Prouvaires, (rue des):

M'en ving en la rue à Prouvaires,
Où il a maintes pennes vaires (étoffes de couleurs variées).

Dans cette rue s'élevait l'hôtel de maître Jacques Duchié, dont Guillebert de Metz, dans son livre original (1435), nous a laissé cette très-curieuse description:

«La porte duquel est entaillée de art merveilleux; en la court estoient paons et divers oiseaux à plaisance. La première salle est embellie de divers tableaux et écritures d'enseignements attachés et pendus aux parois. Une autre salle remplie de toutes manières d'instruments, harpes, orgues, vielles, guiternes (guitares), psaltérions et autres desquels le dit maître Jacques savait jouer de tous. Une autre salle était garnie de jeux d'échecs, de tables et d'autres diverses manières de jeux, à grand nombre. Item, une belle chapelle où il y avait des pupitres à mettre livres dessus, de merveilleux art, lesquels on faisait venir à divers siéges loin et près, à dextre et à senestre. Item une étude où les parois étaient couvertes de pierres précieuses et d'épices de souefve (suave) odeur. Item, une chambre où étaient fourrures de plusieurs manières. Item, plusieurs autres chambres richement adoubées (ornées) de lits, de tables engigneusement (ingénieusement) entaillées et parées de riches draps et tapis à or frais. Item, en une autre chambre haute, étaient grand nombre d'arbalètes dont les aucunes étaient peintes à belles figures. Là étaient étendarts, bannières, pennons, arcs à main, piques, faussarts, planchons, haches, guisarmes, mailles de fer et plomb, pavois, targes, écus, canons et autres engins, avec planté (quantité) d'armures; et brièvement il y avait aussi comme toutes manières d'appareils de guerre. Item, là était une fenêtre faite de merveillable artifice par laquelle on mettait hors une tête de plaques de fer creuse, parmi laquelle on regardait et parlait à ceux du dehors, si besoin était, sans douter (craindre) le trait. Item, par dessus tout l'hôtel, était une chambre carrée, où étaient fenêtres de tous côtés pour regarder par dessus la ville. Et quand on y mangeait, on montait et avalait (descendait) vins et viandes à une poulie, pour ce que trop haut eût été à porter. Et par dessus le pinacle de l'hôtel étaient belles images dorées. Cestui maître Jacques Duchié était bel homme, de honnête babil (langage) et moult notable; si tenait serviteurs bien morigénés et instruits, d'avenante contenance, entre lesquels était un maître charpentier qui continuellement ouvrait (travaillait) à l'hôtel. Grand foison de riches bourgeois avait et d'officiers qu'on appelait petits royeteaux de grandeur[61]

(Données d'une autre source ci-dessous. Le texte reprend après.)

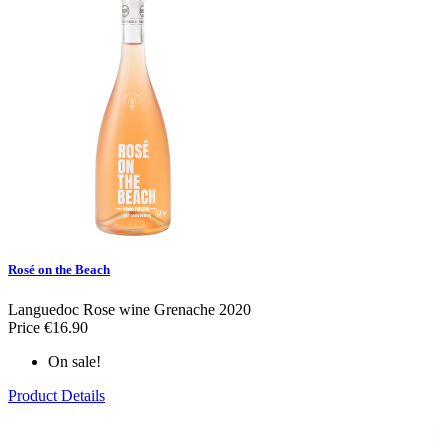
Rosé on the Beach
Languedoc
Rose wine
Grenache
2020
Price
€16.90
On sale!
Product Details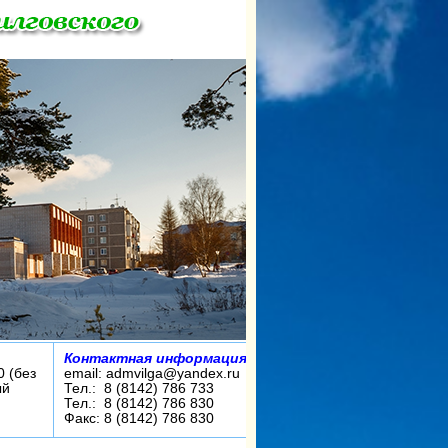
Контактная информация:
0 (без
email: admvilga@yandex.ru
ый
Тел.: 8 (8142) 786 733
Тел.: 8 (8142) 786 830
Факс: 8 (8142) 786 830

Prud'hon (rue): Pierre-Paul Prud'hon né à Dijon en 1760, mort à Paris en 1822. «Ce peintre, dit Quatremère de Quincy, mettait aux moindres idées un tel agrément; ce qu'il touchait recevait de lui l'empreinte d'une si aimable naïveté, d'une vérité si ingénue; son maniement de crayon avait une suavité si particulière que le peintre habile s'y trahissait de toute part.... C'est que tout ce que le souffle du sentiment anime a la propriété de faire apercevoir plus qu'il ne montre.»